Réunion du 5 février 2014 à 9h30
Commission de la défense nationale et des forces armées

Amiral Marin Gillier, directeur de la coopération de sécurité et de défense :

D'abord, entendons-nous sur les termes utilisés. Pour le grand public, la sécurité maritime, c'est la lutte contre la piraterie, mais son champ d'action est en réalité bien plus large : il s'agit aussi de protéger les ressources halieutiques et les fonds marins, de lutter contre la pollution, de définir la responsabilité des États en cas d'avarie ou de pollution, de faire appliquer le code international ISPS pour la sûreté des navires et des installations portuaires, de surveiller le trafic maritime et de lutter contre les trafics de toute nature – drogue, êtres humains, armes, etc. – qui déstructurent les États et favorisent le développement des réseaux terroristes. C'est dans ce cadre global que nous nous attaquons à l'insécurité maritime.

La mer, c'est la res nullius ; pourtant, quand un navire circule, il passe d'une zone de droit à une autre sans toujours s'en rendre compte. C'est tellement compliqué que l'on ne peut pas intervenir dans ces grands espaces sans une coordination internationale très forte : cela s'est vérifié sur la côte est de l'Afrique, et c'est la même chose sur la côte ouest. En revanche, les solutions ne sont pas transposables : alors que, en Somalie, il n'y avait ni État ni richesses, dans le golfe de Guinée, les États veillent au respect de leurs prérogatives régaliennes, et il y a des richesses à protéger.

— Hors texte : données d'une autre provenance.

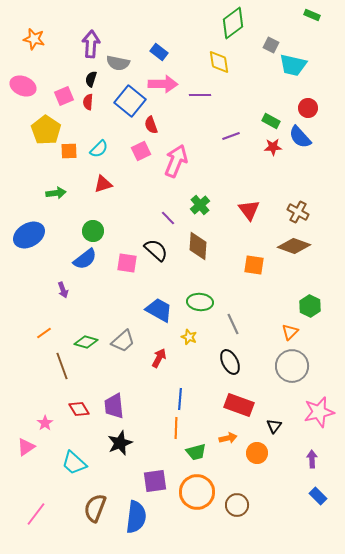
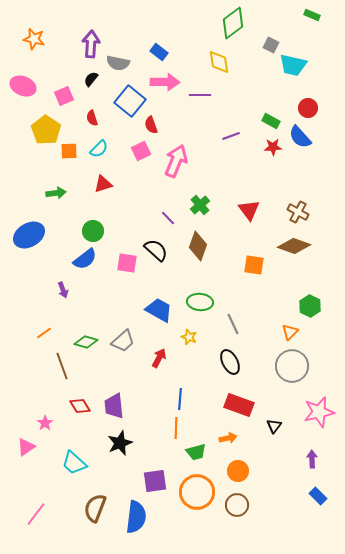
black semicircle at (91, 79): rotated 21 degrees clockwise
pink arrow at (163, 84): moved 2 px right, 2 px up
red semicircle at (88, 102): moved 4 px right, 16 px down; rotated 21 degrees counterclockwise
brown diamond at (198, 246): rotated 16 degrees clockwise
red diamond at (79, 409): moved 1 px right, 3 px up
orange circle at (257, 453): moved 19 px left, 18 px down
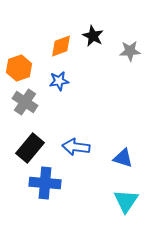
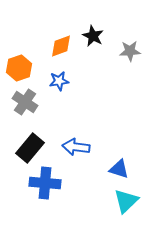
blue triangle: moved 4 px left, 11 px down
cyan triangle: rotated 12 degrees clockwise
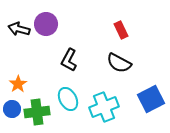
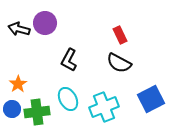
purple circle: moved 1 px left, 1 px up
red rectangle: moved 1 px left, 5 px down
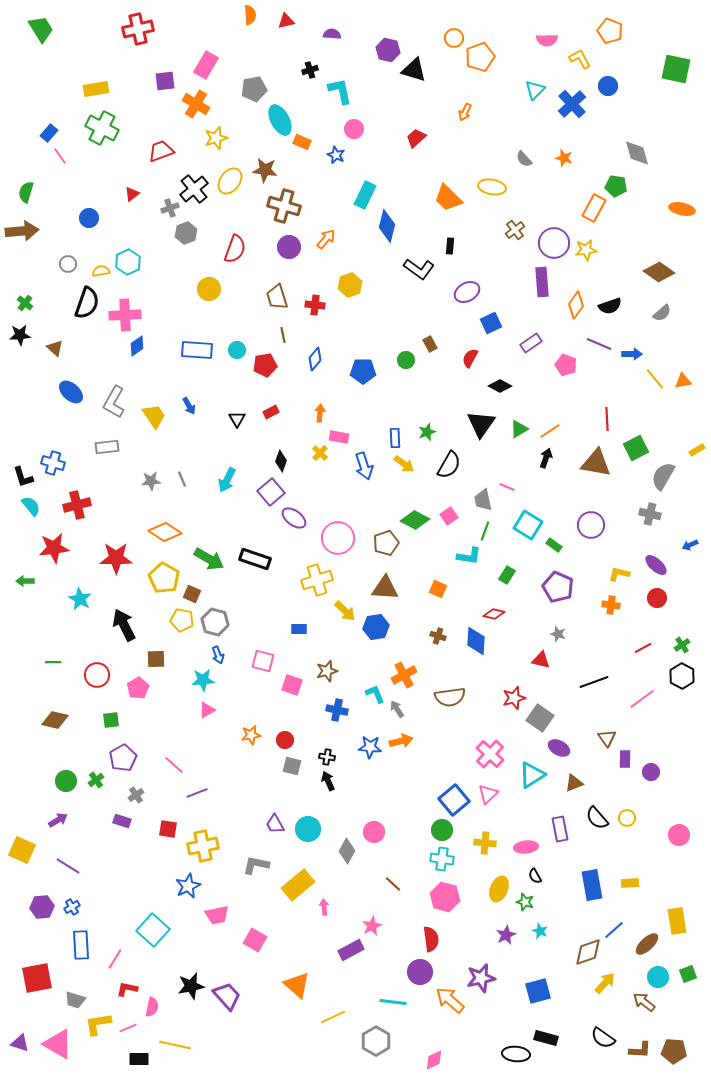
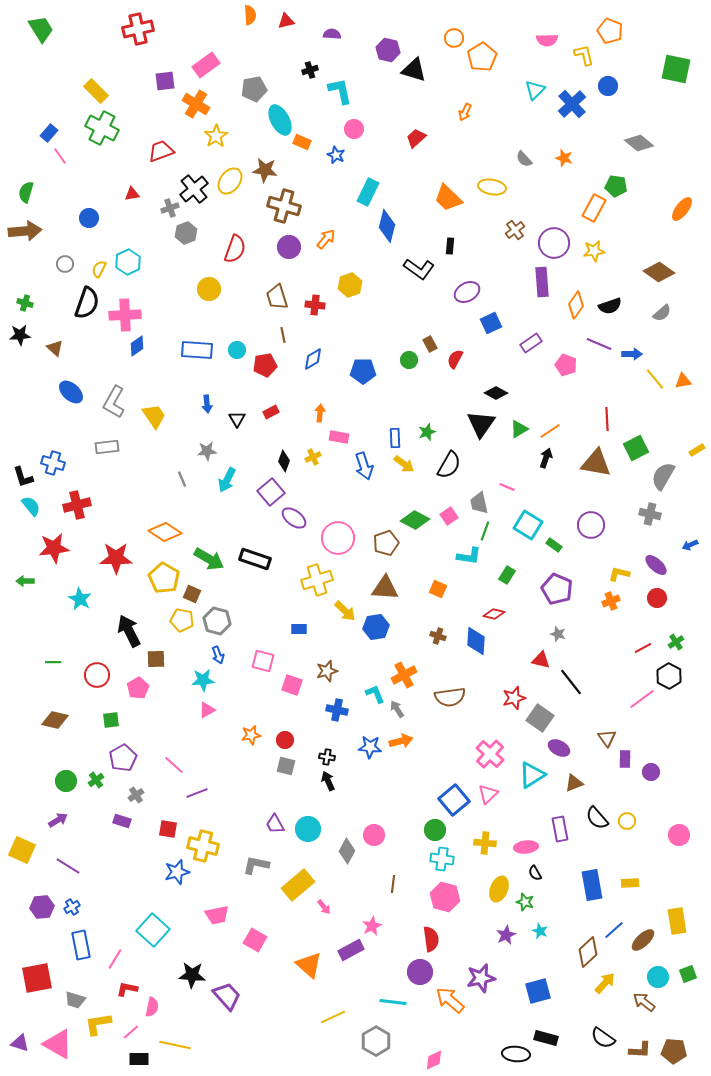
orange pentagon at (480, 57): moved 2 px right; rotated 12 degrees counterclockwise
yellow L-shape at (580, 59): moved 4 px right, 4 px up; rotated 15 degrees clockwise
pink rectangle at (206, 65): rotated 24 degrees clockwise
yellow rectangle at (96, 89): moved 2 px down; rotated 55 degrees clockwise
yellow star at (216, 138): moved 2 px up; rotated 15 degrees counterclockwise
gray diamond at (637, 153): moved 2 px right, 10 px up; rotated 36 degrees counterclockwise
red triangle at (132, 194): rotated 28 degrees clockwise
cyan rectangle at (365, 195): moved 3 px right, 3 px up
orange ellipse at (682, 209): rotated 65 degrees counterclockwise
brown arrow at (22, 231): moved 3 px right
yellow star at (586, 250): moved 8 px right, 1 px down
gray circle at (68, 264): moved 3 px left
yellow semicircle at (101, 271): moved 2 px left, 2 px up; rotated 54 degrees counterclockwise
green cross at (25, 303): rotated 21 degrees counterclockwise
red semicircle at (470, 358): moved 15 px left, 1 px down
blue diamond at (315, 359): moved 2 px left; rotated 20 degrees clockwise
green circle at (406, 360): moved 3 px right
black diamond at (500, 386): moved 4 px left, 7 px down
blue arrow at (189, 406): moved 18 px right, 2 px up; rotated 24 degrees clockwise
yellow cross at (320, 453): moved 7 px left, 4 px down; rotated 21 degrees clockwise
black diamond at (281, 461): moved 3 px right
gray star at (151, 481): moved 56 px right, 30 px up
gray trapezoid at (483, 500): moved 4 px left, 3 px down
purple pentagon at (558, 587): moved 1 px left, 2 px down
orange cross at (611, 605): moved 4 px up; rotated 30 degrees counterclockwise
gray hexagon at (215, 622): moved 2 px right, 1 px up
black arrow at (124, 625): moved 5 px right, 6 px down
green cross at (682, 645): moved 6 px left, 3 px up
black hexagon at (682, 676): moved 13 px left
black line at (594, 682): moved 23 px left; rotated 72 degrees clockwise
gray square at (292, 766): moved 6 px left
yellow circle at (627, 818): moved 3 px down
green circle at (442, 830): moved 7 px left
pink circle at (374, 832): moved 3 px down
yellow cross at (203, 846): rotated 24 degrees clockwise
black semicircle at (535, 876): moved 3 px up
brown line at (393, 884): rotated 54 degrees clockwise
blue star at (188, 886): moved 11 px left, 14 px up; rotated 10 degrees clockwise
pink arrow at (324, 907): rotated 147 degrees clockwise
brown ellipse at (647, 944): moved 4 px left, 4 px up
blue rectangle at (81, 945): rotated 8 degrees counterclockwise
brown diamond at (588, 952): rotated 24 degrees counterclockwise
orange triangle at (297, 985): moved 12 px right, 20 px up
black star at (191, 986): moved 1 px right, 11 px up; rotated 16 degrees clockwise
pink line at (128, 1028): moved 3 px right, 4 px down; rotated 18 degrees counterclockwise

Ce n'est ni à la France ni à la communauté internationale de dire aux Africains ce qu'ils doivent faire en la matière ; ils l'ont eux-mêmes décidé lors de la conférence de Yaoundé, en juin dernier. Notre rôle est d'apporter notre soutien à la dynamique lancée à cette occasion, quitte à leur faire part de nos doutes sur certains points – par exemple, quatre niveaux de coordination de commandement, c'est un de trop.

La DCSD dispose de dix coopérants sur la côte ouest africaine ; à la suite du sommet de l'Élysée, elle va en placer trois autres auprès de la CEDEAO, de la CEEAC et de l'Union africaine. L'école navale de Bata avait été initialement créée pour développer un savoir-faire dans le domaine de l'AEM, mais il s'est avéré que les compétences de base étaient encore inexistantes ; pour l'heure, on essaie donc d'y remédier – sachant que, contrairement à Oman ou au Yémen, il n'existe pas de tradition hauturière dans la région. Les populations et les gouvernements ont donc besoin de s'approprier progressivement les compétences pour être ensuite capables de gérer seuls ces questions.

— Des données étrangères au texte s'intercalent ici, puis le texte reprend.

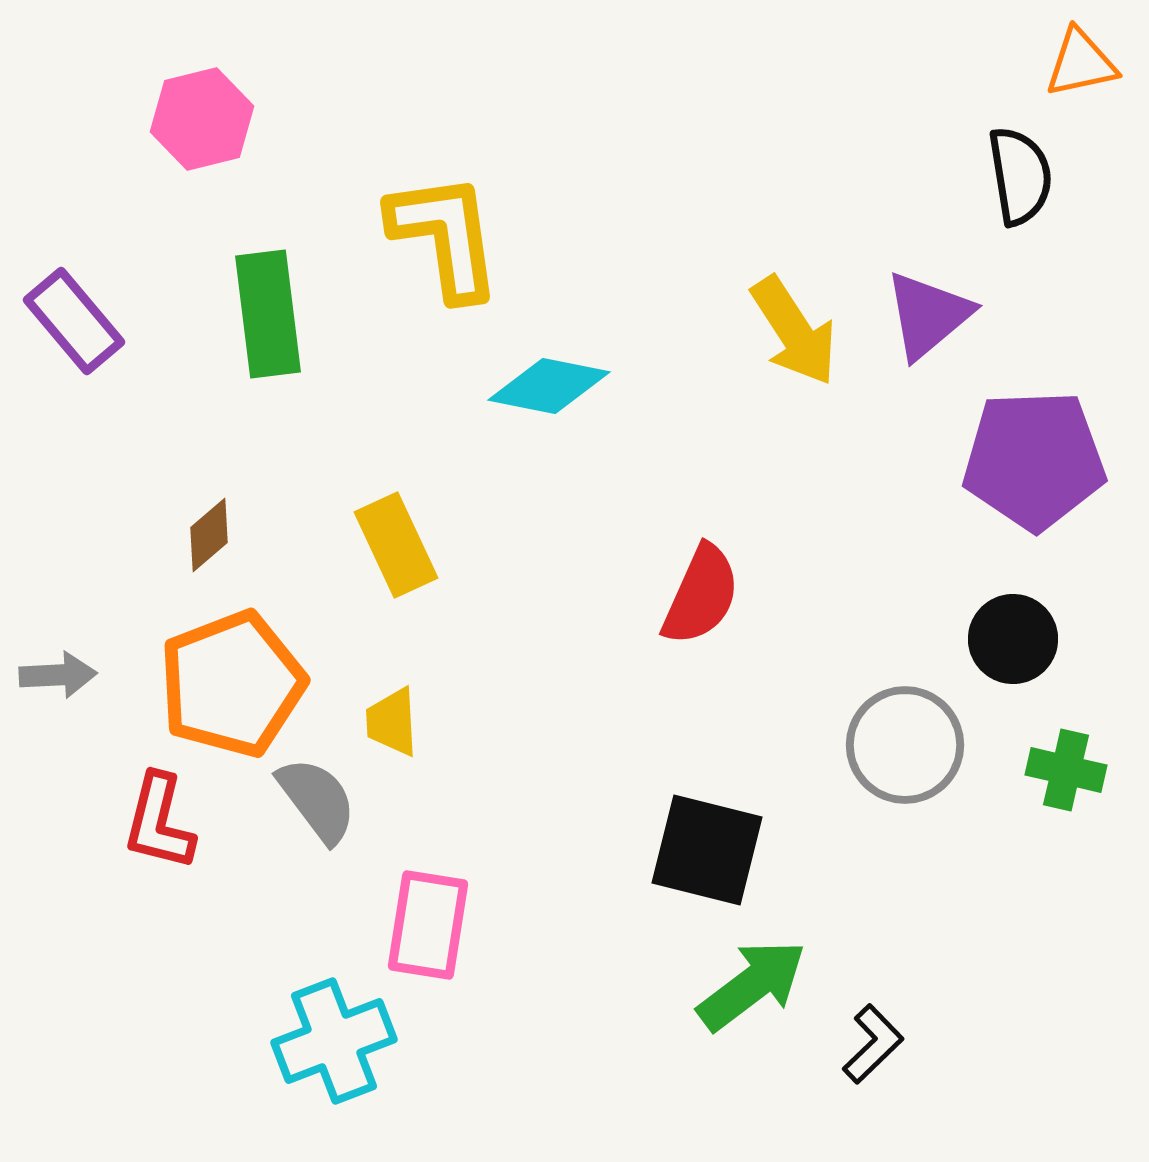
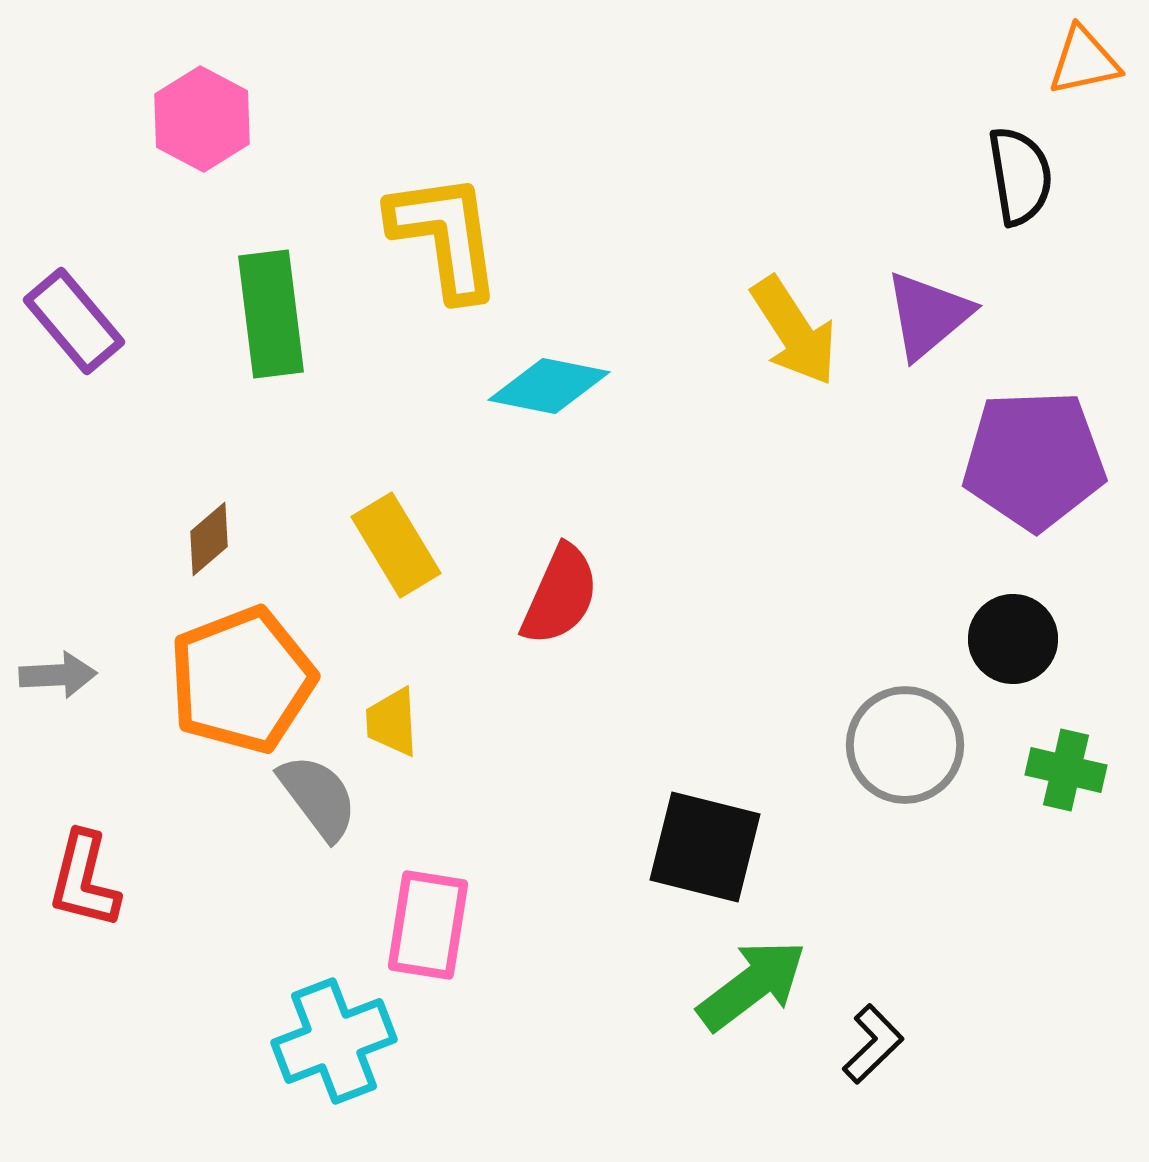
orange triangle: moved 3 px right, 2 px up
pink hexagon: rotated 18 degrees counterclockwise
green rectangle: moved 3 px right
brown diamond: moved 4 px down
yellow rectangle: rotated 6 degrees counterclockwise
red semicircle: moved 141 px left
orange pentagon: moved 10 px right, 4 px up
gray semicircle: moved 1 px right, 3 px up
red L-shape: moved 75 px left, 58 px down
black square: moved 2 px left, 3 px up
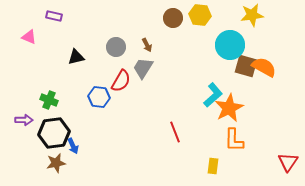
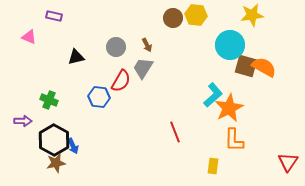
yellow hexagon: moved 4 px left
purple arrow: moved 1 px left, 1 px down
black hexagon: moved 7 px down; rotated 24 degrees counterclockwise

La première chose que nous les aidons à faire, c'est à mettre en place un système administratif et judiciaire : à savoir, l'AEM à la française, qui consiste à mettre en synergie toutes les institutions du pays – forces armées, marine marchande, police, gendarmerie, douanes, justice, administration des transports, de la santé, etc. En France, il nous a fallu vingt-cinq ans pour y parvenir – cela a débuté à la suite du naufrage de l'Amoco Cadiz en 1978 –, mais cela marche très bien aujourd'hui.

Il faut ensuite développer des capacités de gestion interministérielle des crises et prévoir des capacités d'intervention : c'est sur ce dernier point qu'intervient l'école de Bata. Sur le premier, nous envisageons désormais de soutenir la création d'un collège international dédié à l'AEM.

Mais il faut aussi des moyens. C'est pourquoi nous incitons les marines de ces pays à s'équiper, qui avec OCEA, qui avec Constructions mécaniques de Normandie (CMN), qui avec DCNS, qui avec Piriou. Nous associons donc à notre action non seulement la DGA, mais surtout des entreprises de taille intermédiaire – qui, dans ce domaine, sont plus appropriées. Nous avons ainsi organisé le 24 janvier dernier une réunion ouverte à toutes les entreprises susceptibles d'être intéressées par ces questions ; soixante y ont participé. Nous leur avons expliqué comment obtenir ces marchés, soit directement, soit en passant par l'Union européenne.

Pour ce qui est des accords de défense, vous êtes mieux placés que moi pour savoir s'ils ont été ratifiés par le Parlement.

Plutôt que de « maintien de l'ordre », on parle désormais de « gestion démocratique des foules ».